- [Supplied data]:
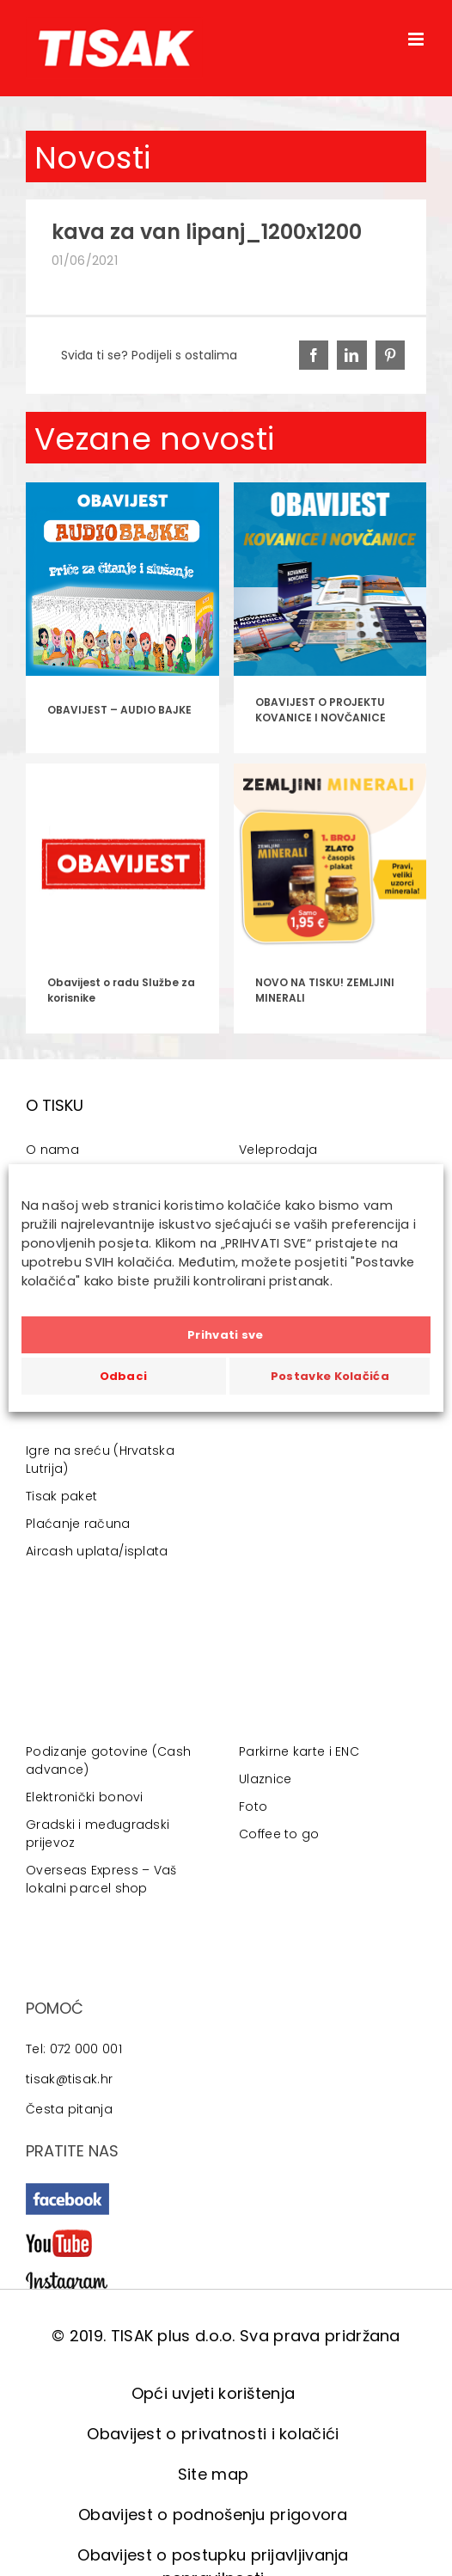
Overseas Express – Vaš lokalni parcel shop (101, 1879)
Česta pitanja (69, 2109)
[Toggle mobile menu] (417, 39)
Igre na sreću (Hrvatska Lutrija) (100, 1459)
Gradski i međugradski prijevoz (97, 1833)
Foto (253, 1806)
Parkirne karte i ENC (299, 1751)
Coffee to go (279, 1834)
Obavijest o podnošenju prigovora (213, 2514)
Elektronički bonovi (85, 1797)
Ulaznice (265, 1779)
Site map (213, 2474)
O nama (52, 1149)
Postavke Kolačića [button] (330, 1376)
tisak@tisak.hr (69, 2079)
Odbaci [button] (124, 1376)
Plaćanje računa (78, 1523)
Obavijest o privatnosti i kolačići (213, 2433)
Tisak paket (61, 1496)
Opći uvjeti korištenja (213, 2393)
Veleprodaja (278, 1149)
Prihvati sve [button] (226, 1335)
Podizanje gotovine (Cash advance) (108, 1760)
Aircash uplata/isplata (97, 1551)
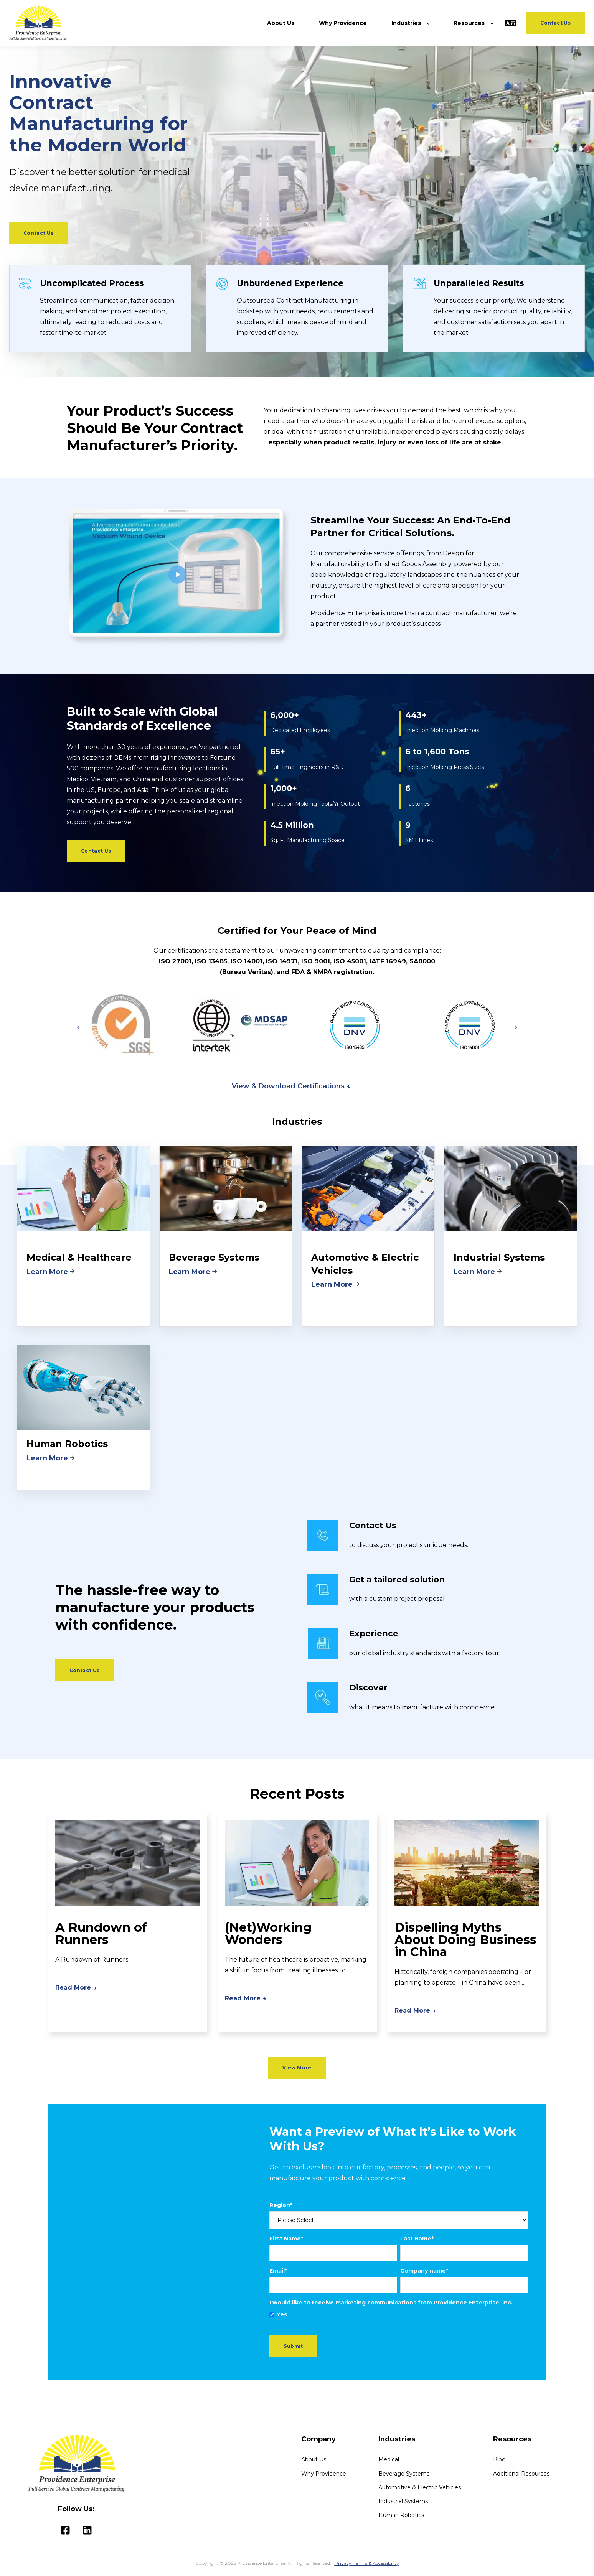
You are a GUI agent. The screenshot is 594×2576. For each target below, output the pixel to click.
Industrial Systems (403, 2501)
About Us (313, 2459)
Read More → (76, 1987)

- [Exercise details]:
The required output is the lines from the one containing "Igre na sreću (Hrvatska Lutrija) (100, 1459)" through the end of the records above, reproduced exactly, with no pictures.

- [Written response]:
Igre na sreću (Hrvatska Lutrija) (100, 1459)
Gradski i međugradski prijevoz (97, 1833)
Foto (253, 1806)
Parkirne karte i ENC (299, 1751)
Coffee to go (279, 1834)
Obavijest o podnošenju prigovora (213, 2514)
Elektronički bonovi (85, 1797)
Ulaznice (265, 1779)
Site map (213, 2474)
O nama (52, 1149)
Postavke Kolačića [button] (330, 1376)
tisak@tisak.hr (69, 2079)
Odbaci [button] (124, 1376)
Plaćanje računa (78, 1523)
Obavijest o privatnosti i kolačići (213, 2433)
Tisak paket (61, 1496)
Opći uvjeti korištenja (213, 2393)
Veleprodaja (278, 1149)
Prihvati sve [button] (226, 1335)
Podizanje gotovine (Cash advance) (108, 1760)
Aircash uplata/isplata (97, 1551)
You are a GUI agent. The screenshot is 594×2576. For each target below, output the pixel to click.
Industrial Systems (403, 2501)
About Us (313, 2459)
Read More → (76, 1987)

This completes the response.